Court Opinion

ID: 9426631
Source: CourtListenerOpinion
Date Created: 2023-08-02 23:18:29.695555+00
Date Added: 2024-06-11T17:23:01.985531
License: Public Domain

Mb. Chief Justice Burger,
dissenting.
I am in general agreement with Mr. Justice Rehnquist’s dissent, but even at the risk of compounding the obvious confusion created by those voting to reverse the District Court, I will add a few words.
At the outset I cannot agree that appellant Whitener has standing arising from her status as a saloonkeeper to assert the constitutional rights of her customers. In this Court “a litigant may only assert his own constitutional rights or immunities.” United States v. Raines, 362 U. S. 17, 22 (1960). There are a few, but strictly limited exceptions to that rule; despite the most creative efforts, this case fits within none of them.
*216This is not Sullivan v. Little Hunting Park, 396 U. S. 229 (1969), or Barrows v. Jackson, 346 U. S. 249 (1953), for there is here no barrier whatever to Oklahoma males 18-20 years of age asserting, in an appropriate forum, any constitutional rights they may claim to purchase 3.2% beer. Craig’s successful litigation of this very issue was prevented only by the advent of his 21st birthday. There is thus no danger of interminable dilution of those rights if appellant Whitener is not permitted to litigate them here. Cf. Eisenstadt v. Baird, 405 U. S. 438, 445-446 (1972).

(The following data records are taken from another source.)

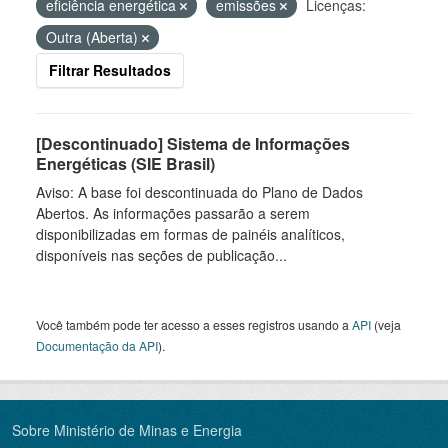
eficiência energética
emissões
Licenças:
Outra (Aberta)
Filtrar Resultados
[Descontinuado] Sistema de Informações
Energéticas (SIE Brasil)
Aviso: A base foi descontinuada do Plano de Dados
Abertos. As informações passarão a serem
disponibilizadas em formas de painéis analíticos,
disponíveis nas seções de publicação...
Você também pode ter acesso a esses registros usando a
API
(veja
Documentação da API
).
Sobre Ministério de Minas e Energia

Nor is this controlled by Griswold v. Connecticut, 381 U. S. 479 (1965). It borders on the ludicrous to draw a parallel between a vendor of beer and the intimate professional physician-patient relationship which undergirded relaxation of standing rules in that case.
Even in Eisenstadt, the Court carefully limited its recognition of third-party standing to cases in which the relationship between the claimant and the relevant third party “was not simply the fortuitous connection between a vendor and potential vendees, but the relationship between one who acted to protect the rights of a minority and the minority itself.” 405 U. S., at 445. This is plainly not the case here. See also McGowan v. Maryland, 366 U. S. 420, 429-430 (1961); Brown v. United States, 411 U. S. 223, 230 (1973).

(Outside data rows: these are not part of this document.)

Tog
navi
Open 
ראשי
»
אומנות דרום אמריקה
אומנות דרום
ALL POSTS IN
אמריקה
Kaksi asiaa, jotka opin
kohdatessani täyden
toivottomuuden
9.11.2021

In sum, permitting a vendor to assert the constitutional rights of vendees whenever those rights are arguably infringed introduces a new concept of constitutional standing to which I cannot subscribe.
On the merits, we have only recently recognized that our duty is not “to create substantive constitutional rights in the name of guaranteeing equal protection of the laws.” San Antonio School Dist. v. Rodriguez, 411 U. S. 1, 33 (1973). Thus, even interests of such importance in our society as public education and housing do not qualify as “fundamental rights” for equal protection purposes because they have no *217textually independent constitutional status. See id., at 29-39 (education); Lindsey v. Normet, 405 U. S. 56 (1972) (bousing). Though today’s decision does not go so far as to make gender-based classifications “suspect,” it makes gender a disfavored classification. Without an independent constitutional basis supporting the right asserted or disfavoring the classification adopted, I can justify no substantive constitutional protection other than the normal McGowan v. Maryland, supra, at 425-426, protection afforded by the Equal Protection Clause.
The means employed by the Oklahoma Legislature to achieve the objectives sought may not be agreeable to some judges, but since eight Members of the Court think the means not irrational, I see no basis for striking down the statute as violative of the Constitution simply because we find it unwise, unneeded, or possibly even a bit foolish.
With Mr. Justice Rehnquist, I would affirm the judgment of the District Court.